Penyusunan regulasi di bidang pemanfaatan lahan gambut, mengingat potensi lahan gambut yang begitu besar maka regulasi harus dapat mendatangkan manfaat bagi sebanyak mungkin warga mengingat pemerintah (dalam hal ini melalui regulasi) harus hadir untuk melindungi warga negara dengan membuat regulasi yang dapat memberi keseimbangan antara faktor keberlangsungan investasi dan perekonomian namun juga tetap menjaga prinsip prinsip logis kepentingan konservasi sehingga negara dapat hadir melindungi seluruh tumpah darah Indonesia sebagaimana amanat Undang Undang Dasar 1945.
Dalam penyusunan regulasi terkait pemanfaatan lahan gambut saat perlu memperhatikan prinsip ke 13 Deklarasi Stockholm 1972 yang berbunyi : “ In order to achieve a more rational management of resources and thus to improve the environment, states should adopan integrated and co-ordinated approach to their development planning so as to ensure that development is compatible with the need to protect and improve the human environment for the benefit of their population.
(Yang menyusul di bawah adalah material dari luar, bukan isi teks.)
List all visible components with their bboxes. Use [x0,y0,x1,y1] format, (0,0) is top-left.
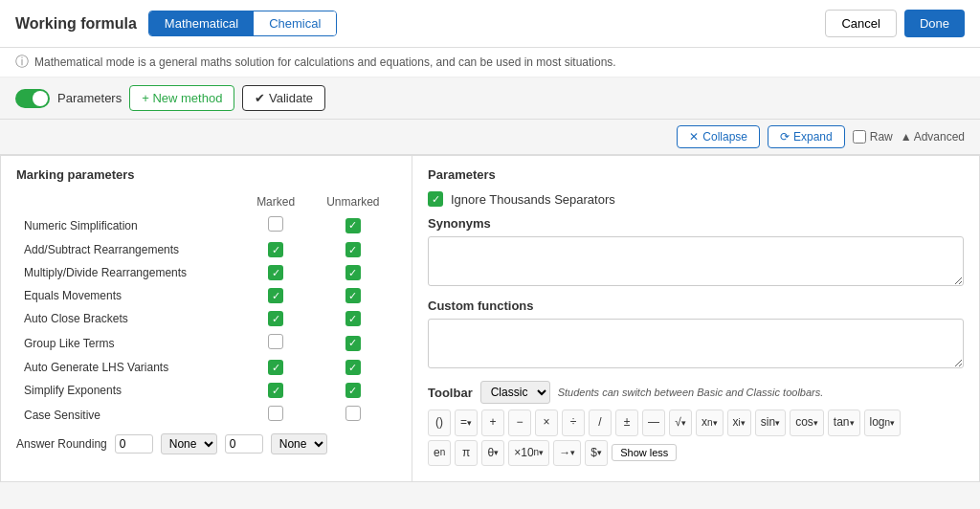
answer-rounding-label: Answer Rounding [16,437,107,451]
unmarked-checkbox[interactable]: ✓ [345,383,361,398]
col-label-header [16,191,242,212]
tab-chemical[interactable]: Chemical [254,11,336,35]
toolbar-row: Toolbar ClassicBasic Students can switch… [428,381,964,404]
toolbar-select-label: Toolbar [428,386,473,400]
table-row: Group Like Terms✓ [16,330,396,356]
unmarked-checkbox[interactable]: ✓ [345,336,361,351]
answer-rounding-input-1[interactable] [115,434,153,454]
marked-checkbox[interactable]: ✓ [268,288,283,303]
row-unmarked: ✓ [310,212,396,238]
marking-params-title: Marking parameters [16,167,396,182]
sym-equals[interactable]: = [455,409,478,436]
answer-rounding-input-2[interactable] [225,434,263,454]
sym-dollar[interactable]: $ [585,440,608,467]
marked-checkbox[interactable] [268,334,283,349]
marked-checkbox[interactable]: ✓ [268,360,283,375]
raw-checkbox[interactable] [853,130,866,144]
tab-mathematical[interactable]: Mathematical [149,11,254,35]
info-text: Mathematical mode is a general maths sol… [34,55,616,69]
sym-sin[interactable]: sin [755,409,786,436]
params-table: Marked Unmarked Numeric Simplification✓A… [16,191,396,428]
row-marked: ✓ [242,238,310,261]
math-symbols-row1: () = + − × ÷ / ± — √ xn xi sin cos tan l… [428,409,964,436]
sym-dash[interactable]: — [642,409,665,436]
sym-arrow[interactable]: → [553,440,581,467]
unmarked-checkbox[interactable]: ✓ [345,242,361,257]
table-row: Numeric Simplification✓ [16,212,396,238]
ignore-thousands-checkbox[interactable]: ✓ [428,191,443,207]
sym-plus[interactable]: + [481,409,504,436]
sym-power[interactable]: xn [696,409,724,436]
advanced-button[interactable]: ▲ Advanced [901,130,965,144]
math-toolbar: () = + − × ÷ / ± — √ xn xi sin cos tan l… [428,409,964,466]
row-marked: ✓ [242,356,310,379]
unmarked-checkbox[interactable]: ✓ [345,360,361,375]
raw-label[interactable]: Raw [853,130,893,144]
marked-checkbox[interactable]: ✓ [268,242,283,257]
top-bar-right: Cancel Done [825,10,965,37]
row-marked: ✓ [242,284,310,307]
row-marked [242,330,310,356]
sym-divide[interactable]: ÷ [562,409,585,436]
unmarked-checkbox[interactable] [345,406,361,421]
marked-checkbox[interactable]: ✓ [268,311,283,326]
row-label: Numeric Simplification [16,212,242,238]
col-unmarked-header: Unmarked [310,191,396,212]
sym-slash[interactable]: / [589,409,612,436]
custom-fn-textarea[interactable] [428,319,964,368]
sym-parens[interactable]: () [428,409,451,436]
collapse-button[interactable]: ✕ Collapse [677,125,760,148]
marked-checkbox[interactable]: ✓ [268,265,283,280]
parameters-toggle[interactable] [15,89,50,108]
sym-log[interactable]: logn [864,409,902,436]
sym-times10[interactable]: ×10n [508,440,549,467]
unmarked-checkbox[interactable]: ✓ [345,265,361,280]
marked-checkbox[interactable] [268,216,283,232]
row-marked [242,402,310,428]
row-unmarked: ✓ [310,330,396,356]
sym-subscript[interactable]: xi [727,409,751,436]
marked-checkbox[interactable]: ✓ [268,383,283,398]
sym-pi[interactable]: π [455,440,478,467]
info-icon: ⓘ [15,54,29,71]
sym-euler[interactable]: en [428,440,451,467]
left-panel: Marking parameters Marked Unmarked Numer… [1,156,412,481]
main-content: Marking parameters Marked Unmarked Numer… [0,155,980,482]
row-marked: ✓ [242,307,310,330]
row-label: Add/Subtract Rearrangements [16,238,242,261]
expand-button[interactable]: ⟳ Expand [768,125,845,148]
show-less-button[interactable]: Show less [612,444,677,461]
unmarked-checkbox[interactable]: ✓ [345,311,361,326]
row-unmarked: ✓ [310,356,396,379]
marked-checkbox[interactable] [268,406,283,421]
toolbar-bar: Parameters + New method ✔ Validate [0,77,980,120]
synonyms-textarea[interactable] [428,236,964,286]
table-row: Equals Movements✓✓ [16,284,396,307]
ignore-thousands-label: Ignore Thousands Separators [451,192,615,207]
done-button[interactable]: Done [904,10,965,37]
sym-cos[interactable]: cos [790,409,824,436]
toolbar-select[interactable]: ClassicBasic [480,381,550,404]
math-symbols-row2: en π θ ×10n → $ Show less [428,440,964,467]
sym-tan[interactable]: tan [828,409,860,436]
col-marked-header: Marked [242,191,310,212]
parameters-label: Parameters [57,91,122,105]
top-bar: Working formula Mathematical Chemical Ca… [0,0,980,48]
sym-minus[interactable]: − [508,409,531,436]
cancel-button[interactable]: Cancel [825,10,896,37]
synonyms-label: Synonyms [428,216,964,231]
sym-theta[interactable]: θ [481,440,504,467]
answer-rounding-select-2[interactable]: None123 [271,433,327,454]
sym-times[interactable]: × [535,409,558,436]
unmarked-checkbox[interactable]: ✓ [345,218,361,233]
table-row: Auto Generate LHS Variants✓✓ [16,356,396,379]
sym-plusminus[interactable]: ± [615,409,638,436]
answer-rounding-select-1[interactable]: None123 [161,433,217,454]
validate-button[interactable]: ✔ Validate [242,85,325,111]
unmarked-checkbox[interactable]: ✓ [345,288,361,303]
tab-group: Mathematical Chemical [148,11,338,36]
right-toolbar: ✕ Collapse ⟳ Expand Raw ▲ Advanced [0,120,980,155]
table-row: Simplify Exponents✓✓ [16,379,396,402]
new-method-button[interactable]: + New method [129,85,234,111]
sym-sqrt[interactable]: √ [669,409,692,436]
Konsep ini selanjutnya dikenal dengan sustaianable development yang ditindaklanjuti pada KTT Bumi (Earth Summit) di Rio de Janerio, Brasil, pada tahun 1992, yang menegaskan mengenai konsep pembangunan berkelanjutan (sustainabilitydevelopment), Kemudian, di dalam Pertemuan Yohannesburg pada tahun 2002, memunculkan suatu prinsip baru yaitu konsep triple bottom line. Pergeseran paradigma dari single bottom line menjadi triple bottom line (people, profit and planet), sebagaimana telah diuraikan sebelumnya dilandasi dari pemikiran eksistensial, yakni bahwa keberadaan setiap subjek hukum harus dihargai sehingga dengan demikian dapat tercapai sinergi yang saling menguntungkan bagi setiap pihak.